TATLI DA PORSİYON KONTROLÜ ŞART

Tatlı tüketimiyle ilgili de uyarılarda bulunan Atbaş, özellikle şerbetli tatlıların porsiyon kontrolü olmadan tüketilmesinin sağlık sorunlarına yol açabileceğini söyledi. “Şerbetli tatlılar yüksek miktarda şeker ve yağ içerir. Bu nedenle tüketim sıklığı ve porsiyon kontrolü çok önemlidir.
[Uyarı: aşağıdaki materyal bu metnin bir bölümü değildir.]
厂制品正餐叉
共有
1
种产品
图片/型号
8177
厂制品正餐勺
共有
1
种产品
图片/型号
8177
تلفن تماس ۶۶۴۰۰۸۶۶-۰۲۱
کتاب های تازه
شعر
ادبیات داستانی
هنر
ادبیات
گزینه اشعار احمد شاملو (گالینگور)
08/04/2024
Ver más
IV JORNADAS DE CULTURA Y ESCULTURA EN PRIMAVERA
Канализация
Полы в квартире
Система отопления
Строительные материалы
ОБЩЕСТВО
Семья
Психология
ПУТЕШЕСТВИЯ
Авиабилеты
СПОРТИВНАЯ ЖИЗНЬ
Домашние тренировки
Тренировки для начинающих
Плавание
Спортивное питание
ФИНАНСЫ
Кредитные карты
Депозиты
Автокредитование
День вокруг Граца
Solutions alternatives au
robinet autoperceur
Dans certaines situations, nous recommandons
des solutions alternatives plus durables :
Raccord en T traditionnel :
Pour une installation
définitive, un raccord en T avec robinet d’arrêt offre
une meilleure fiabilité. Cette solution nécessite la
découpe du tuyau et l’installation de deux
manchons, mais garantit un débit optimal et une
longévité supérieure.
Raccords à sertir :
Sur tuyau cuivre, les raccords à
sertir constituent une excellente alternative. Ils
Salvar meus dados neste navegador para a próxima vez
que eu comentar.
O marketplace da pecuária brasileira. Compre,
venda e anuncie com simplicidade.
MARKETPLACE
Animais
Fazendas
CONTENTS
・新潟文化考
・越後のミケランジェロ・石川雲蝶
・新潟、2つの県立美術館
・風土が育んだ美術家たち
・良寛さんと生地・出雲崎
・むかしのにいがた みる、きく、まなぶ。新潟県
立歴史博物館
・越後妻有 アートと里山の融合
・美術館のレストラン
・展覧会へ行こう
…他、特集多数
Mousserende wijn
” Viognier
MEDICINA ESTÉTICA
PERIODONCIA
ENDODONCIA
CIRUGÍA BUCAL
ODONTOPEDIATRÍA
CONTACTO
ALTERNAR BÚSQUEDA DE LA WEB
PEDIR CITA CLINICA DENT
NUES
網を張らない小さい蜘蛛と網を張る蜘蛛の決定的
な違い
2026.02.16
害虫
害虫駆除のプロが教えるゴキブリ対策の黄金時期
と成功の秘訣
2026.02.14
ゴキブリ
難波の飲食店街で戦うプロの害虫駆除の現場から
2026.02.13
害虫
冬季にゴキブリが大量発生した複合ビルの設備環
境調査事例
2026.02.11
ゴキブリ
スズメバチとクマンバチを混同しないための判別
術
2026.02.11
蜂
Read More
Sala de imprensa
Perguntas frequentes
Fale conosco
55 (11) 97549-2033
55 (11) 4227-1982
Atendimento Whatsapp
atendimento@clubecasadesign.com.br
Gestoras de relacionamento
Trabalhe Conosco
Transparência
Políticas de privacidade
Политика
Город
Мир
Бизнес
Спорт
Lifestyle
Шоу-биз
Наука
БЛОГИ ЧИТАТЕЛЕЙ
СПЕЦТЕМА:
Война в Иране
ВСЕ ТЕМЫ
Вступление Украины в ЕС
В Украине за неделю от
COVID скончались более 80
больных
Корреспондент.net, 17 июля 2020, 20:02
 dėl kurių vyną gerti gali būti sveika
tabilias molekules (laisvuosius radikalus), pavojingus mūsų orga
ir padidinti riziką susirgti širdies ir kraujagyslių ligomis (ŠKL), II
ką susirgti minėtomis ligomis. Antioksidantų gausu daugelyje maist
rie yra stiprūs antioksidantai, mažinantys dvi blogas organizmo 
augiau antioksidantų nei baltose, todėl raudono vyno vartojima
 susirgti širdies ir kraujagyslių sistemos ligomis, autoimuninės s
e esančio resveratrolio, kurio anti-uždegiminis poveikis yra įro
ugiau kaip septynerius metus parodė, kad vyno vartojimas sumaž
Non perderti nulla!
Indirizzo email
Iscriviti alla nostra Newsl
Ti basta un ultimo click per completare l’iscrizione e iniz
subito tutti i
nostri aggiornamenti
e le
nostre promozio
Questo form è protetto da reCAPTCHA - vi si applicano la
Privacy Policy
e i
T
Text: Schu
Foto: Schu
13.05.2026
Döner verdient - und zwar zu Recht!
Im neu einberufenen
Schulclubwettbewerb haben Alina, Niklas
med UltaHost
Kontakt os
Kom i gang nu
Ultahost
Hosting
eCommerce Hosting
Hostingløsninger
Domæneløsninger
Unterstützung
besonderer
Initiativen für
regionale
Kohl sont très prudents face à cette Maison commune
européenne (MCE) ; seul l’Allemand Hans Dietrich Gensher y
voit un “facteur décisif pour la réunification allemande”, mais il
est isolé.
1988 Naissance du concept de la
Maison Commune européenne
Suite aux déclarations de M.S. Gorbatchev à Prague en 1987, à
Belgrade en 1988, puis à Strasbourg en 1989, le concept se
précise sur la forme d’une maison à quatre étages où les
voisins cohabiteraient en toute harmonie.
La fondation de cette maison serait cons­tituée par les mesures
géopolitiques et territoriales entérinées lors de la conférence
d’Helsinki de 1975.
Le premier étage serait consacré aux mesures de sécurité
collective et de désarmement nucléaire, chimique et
Günde bir porsiyonu geçmemeye çalışmak, yanında sütlü kahve ya da şekersiz bitki çayı ile tatlıyı dengelemek iyi olacaktır” ifadelerine yer verdi. Tatlıların öğünlerden hemen sonra değil, 1-2 saat sonra ve küçük porsiyonlarla tüketilmesini tavsiye eden Atbaş, bayram süresince yaşanabilecek hazımsızlık ve şişkinlik gibi sorunlara karşı ise, “Rezene, nane veya papatya çayı gibi bitki çayları ve kimyon gibi baharatlar da şişkinliği azaltmaya yardımcı olabilir” diyerek önerilerde bulundu.